▸ **Problem details**
Having found the line that contains "Přijmout vše (837, 2497)", please retype only it and every line after it up to the end of the entries, exactly as written.
Information supplied START
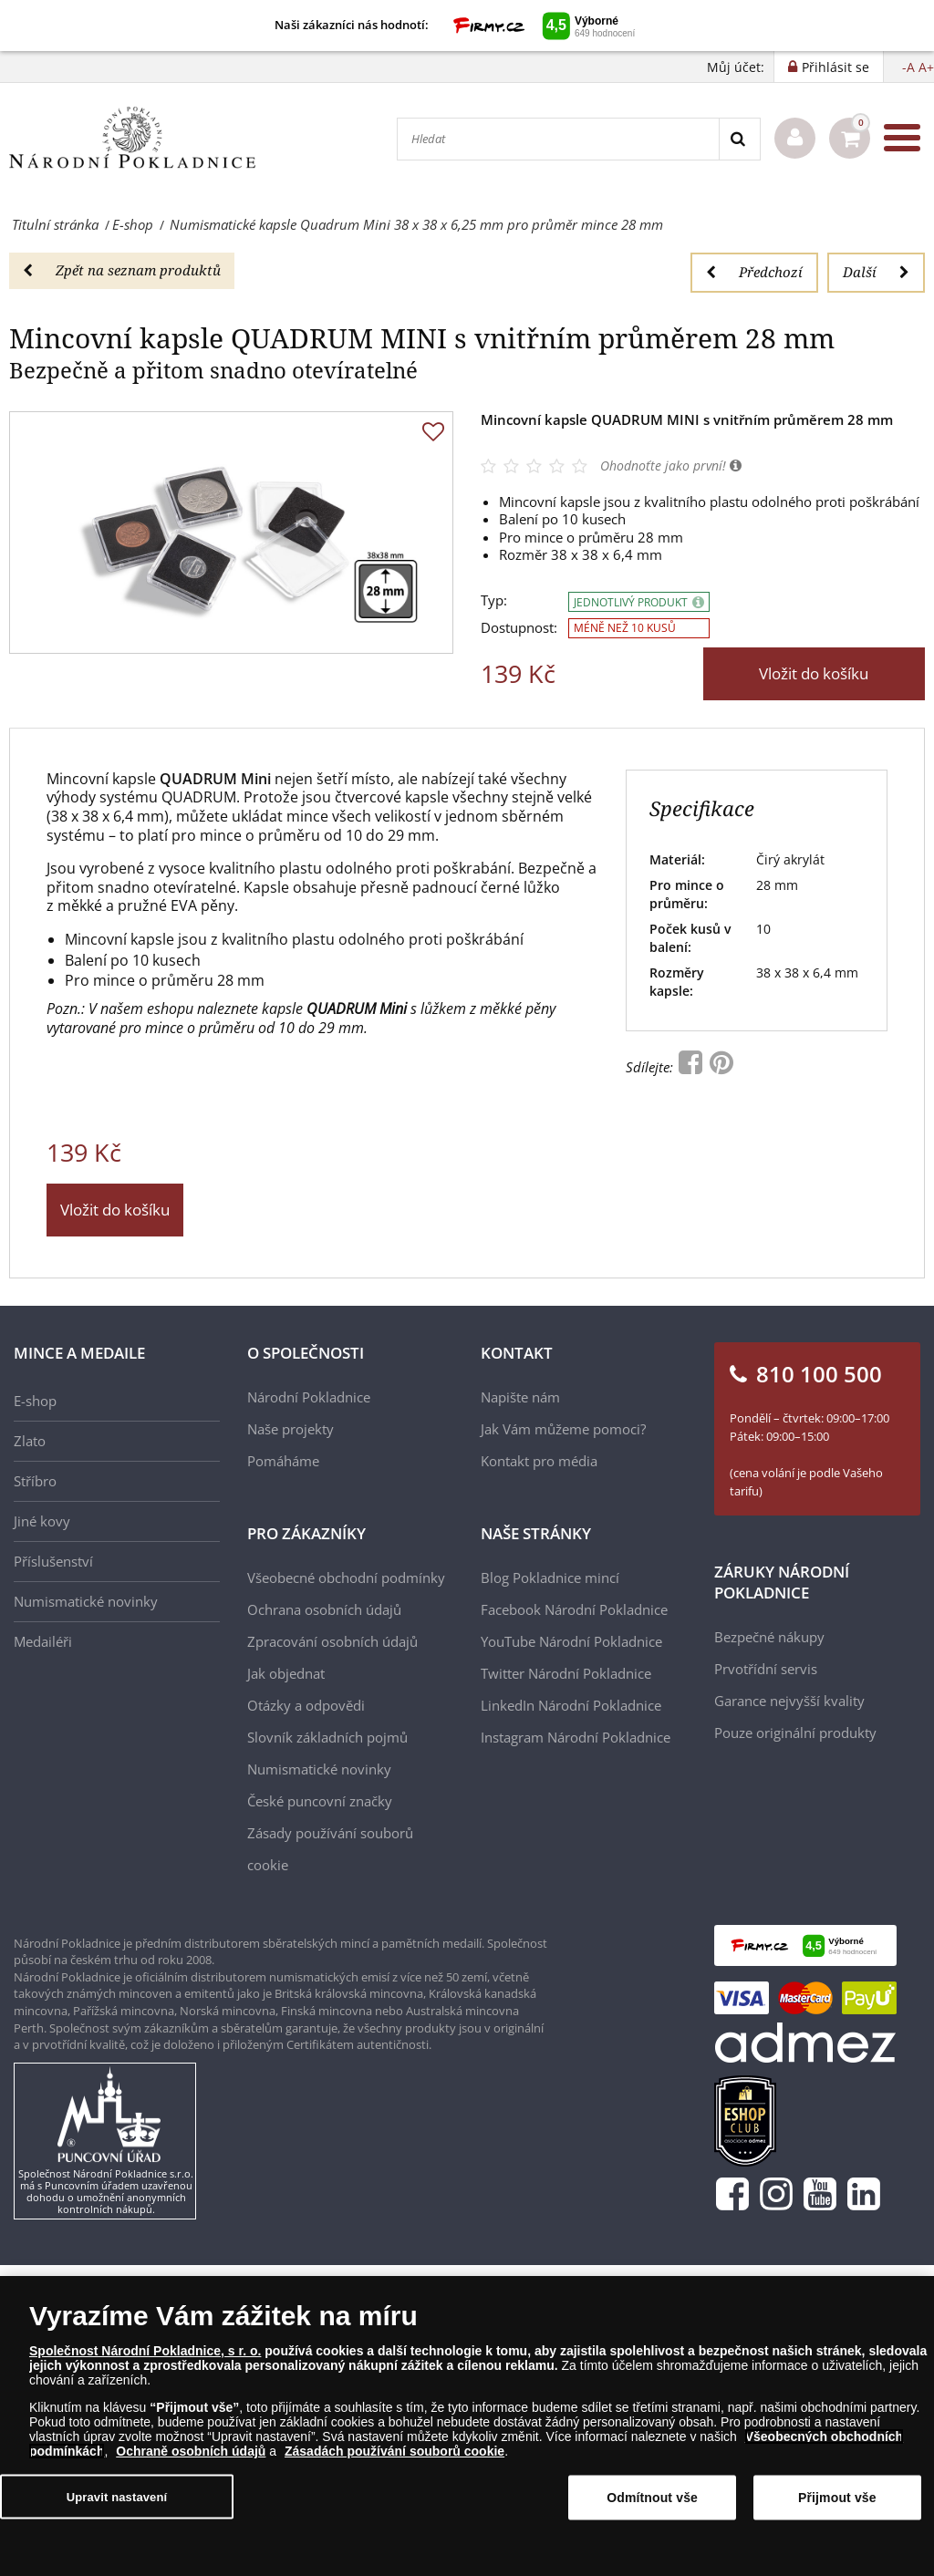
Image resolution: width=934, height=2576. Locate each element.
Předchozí (754, 272)
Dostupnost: (519, 627)
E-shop (35, 1400)
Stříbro (35, 1481)
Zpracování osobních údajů (332, 1641)
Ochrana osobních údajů (324, 1609)
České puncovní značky (319, 1801)
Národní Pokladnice (308, 1397)
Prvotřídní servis (765, 1669)
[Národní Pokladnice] (132, 138)
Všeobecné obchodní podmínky (346, 1577)
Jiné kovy (42, 1521)
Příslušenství (53, 1561)
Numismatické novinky (86, 1601)
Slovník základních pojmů (327, 1737)
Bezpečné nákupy (769, 1637)
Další (876, 272)
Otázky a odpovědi (306, 1705)
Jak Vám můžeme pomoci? (563, 1429)
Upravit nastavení (117, 2497)
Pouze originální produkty (795, 1732)
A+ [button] (926, 67)
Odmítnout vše (652, 2497)
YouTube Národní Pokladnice (571, 1641)
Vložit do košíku (813, 673)
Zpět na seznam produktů (122, 270)
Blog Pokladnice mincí (550, 1577)
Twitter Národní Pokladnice (566, 1673)
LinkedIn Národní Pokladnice (571, 1705)
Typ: (494, 600)
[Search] (739, 139)
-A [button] (908, 67)
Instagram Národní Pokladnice (575, 1737)
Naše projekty (290, 1429)
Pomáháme (283, 1461)
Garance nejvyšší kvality (789, 1700)
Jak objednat (286, 1673)
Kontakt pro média (539, 1461)
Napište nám (520, 1397)
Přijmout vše (837, 2497)
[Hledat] (558, 139)
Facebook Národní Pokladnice (574, 1609)
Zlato (30, 1441)
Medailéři (43, 1641)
Information supplied END
▸ **Result of the exercise**
Přijmout vše (837, 2497)
[Hledat] (558, 139)
Facebook Národní Pokladnice (574, 1609)
Zlato (30, 1441)
Medailéři (43, 1641)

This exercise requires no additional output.